++++ MATERIAL SHOWN ++++

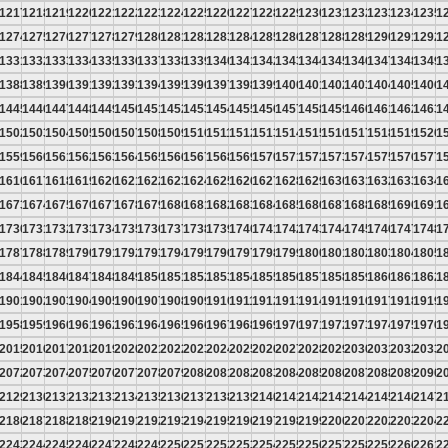
6
1217
1218
1219
1220
1221
1222
1223
1224
1225
1226
1227
1228
1229
1230
1231
1232
1233
1234
1235
1
3
1274
1275
1276
1277
1278
1279
1280
1281
1282
1283
1284
1285
1286
1287
1288
1289
1290
1291
1292
1
0
1331
1332
1333
1334
1335
1336
1337
1338
1339
1340
1341
1342
1343
1344
1345
1346
1347
1348
1349
1
7
1388
1389
1390
1391
1392
1393
1394
1395
1396
1397
1398
1399
1400
1401
1402
1403
1404
1405
1406
1
4
1445
1446
1447
1448
1449
1450
1451
1452
1453
1454
1455
1456
1457
1458
1459
1460
1461
1462
1463
1
1
1502
1503
1504
1505
1506
1507
1508
1509
1510
1511
1512
1513
1514
1515
1516
1517
1518
1519
1520
1
8
1559
1560
1561
1562
1563
1564
1565
1566
1567
1568
1569
1570
1571
1572
1573
1574
1575
1576
1577
1
5
1616
1617
1618
1619
1620
1621
1622
1623
1624
1625
1626
1627
1628
1629
1630
1631
1632
1633
1634
1
2
1673
1674
1675
1676
1677
1678
1679
1680
1681
1682
1683
1684
1685
1686
1687
1688
1689
1690
1691
1
9
1730
1731
1732
1733
1734
1735
1736
1737
1738
1739
1740
1741
1742
1743
1744
1745
1746
1747
1748
1
6
1787
1788
1789
1790
1791
1792
1793
1794
1795
1796
1797
1798
1799
1800
1801
1802
1803
1804
1805
1
3
1844
1845
1846
1847
1848
1849
1850
1851
1852
1853
1854
1855
1856
1857
1858
1859
1860
1861
1862
1
0
1901
1902
1903
1904
1905
1906
1907
1908
1909
1910
1911
1912
1913
1914
1915
1916
1917
1918
1919
1
7
1958
1959
1960
1961
1962
1963
1964
1965
1966
1967
1968
1969
1970
1971
1972
1973
1974
1975
1976
1
4
2015
2016
2017
2018
2019
2020
2021
2022
2023
2024
2025
2026
2027
2028
2029
2030
2031
2032
2033
2
1
2072
2073
2074
2075
2076
2077
2078
2079
2080
2081
2082
2083
2084
2085
2086
2087
2088
2089
2090
2
8
2129
2130
2131
2132
2133
2134
2135
2136
2137
2138
2139
2140
2141
2142
2143
2144
2145
2146
2147
2
5
2186
2187
2188
2189
2190
2191
2192
2193
2194
2195
2196
2197
2198
2199
2200
2201
2202
2203
2204
2
2
2243
2244
2245
2246
2247
2248
2249
2250
2251
2252
2253
2254
2255
2256
2257
2258
2259
2260
2261
2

++++

- _REQUIRED WORK_:
Once the pictures are dropped, please print every remaining line of the material verbatim.

- _REPLY TO THE TASK_:
6
1217
1218
1219
1220
1221
1222
1223
1224
1225
1226
1227
1228
1229
1230
1231
1232
1233
1234
1235
1
3
1274
1275
1276
1277
1278
1279
1280
1281
1282
1283
1284
1285
1286
1287
1288
1289
1290
1291
1292
1
0
1331
1332
1333
1334
1335
1336
1337
1338
1339
1340
1341
1342
1343
1344
1345
1346
1347
1348
1349
1
7
1388
1389
1390
1391
1392
1393
1394
1395
1396
1397
1398
1399
1400
1401
1402
1403
1404
1405
1406
1
4
1445
1446
1447
1448
1449
1450
1451
1452
1453
1454
1455
1456
1457
1458
1459
1460
1461
1462
1463
1
1
1502
1503
1504
1505
1506
1507
1508
1509
1510
1511
1512
1513
1514
1515
1516
1517
1518
1519
1520
1
8
1559
1560
1561
1562
1563
1564
1565
1566
1567
1568
1569
1570
1571
1572
1573
1574
1575
1576
1577
1
5
1616
1617
1618
1619
1620
1621
1622
1623
1624
1625
1626
1627
1628
1629
1630
1631
1632
1633
1634
1
2
1673
1674
1675
1676
1677
1678
1679
1680
1681
1682
1683
1684
1685
1686
1687
1688
1689
1690
1691
1
9
1730
1731
1732
1733
1734
1735
1736
1737
1738
1739
1740
1741
1742
1743
1744
1745
1746
1747
1748
1
6
1787
1788
1789
1790
1791
1792
1793
1794
1795
1796
1797
1798
1799
1800
1801
1802
1803
1804
1805
1
3
1844
1845
1846
1847
1848
1849
1850
1851
1852
1853
1854
1855
1856
1857
1858
1859
1860
1861
1862
1
0
1901
1902
1903
1904
1905
1906
1907
1908
1909
1910
1911
1912
1913
1914
1915
1916
1917
1918
1919
1
7
1958
1959
1960
1961
1962
1963
1964
1965
1966
1967
1968
1969
1970
1971
1972
1973
1974
1975
1976
1
4
2015
2016
2017
2018
2019
2020
2021
2022
2023
2024
2025
2026
2027
2028
2029
2030
2031
2032
2033
2
1
2072
2073
2074
2075
2076
2077
2078
2079
2080
2081
2082
2083
2084
2085
2086
2087
2088
2089
2090
2
8
2129
2130
2131
2132
2133
2134
2135
2136
2137
2138
2139
2140
2141
2142
2143
2144
2145
2146
2147
2
5
2186
2187
2188
2189
2190
2191
2192
2193
2194
2195
2196
2197
2198
2199
2200
2201
2202
2203
2204
2
2
2243
2244
2245
2246
2247
2248
2249
2250
2251
2252
2253
2254
2255
2256
2257
2258
2259
2260
2261
2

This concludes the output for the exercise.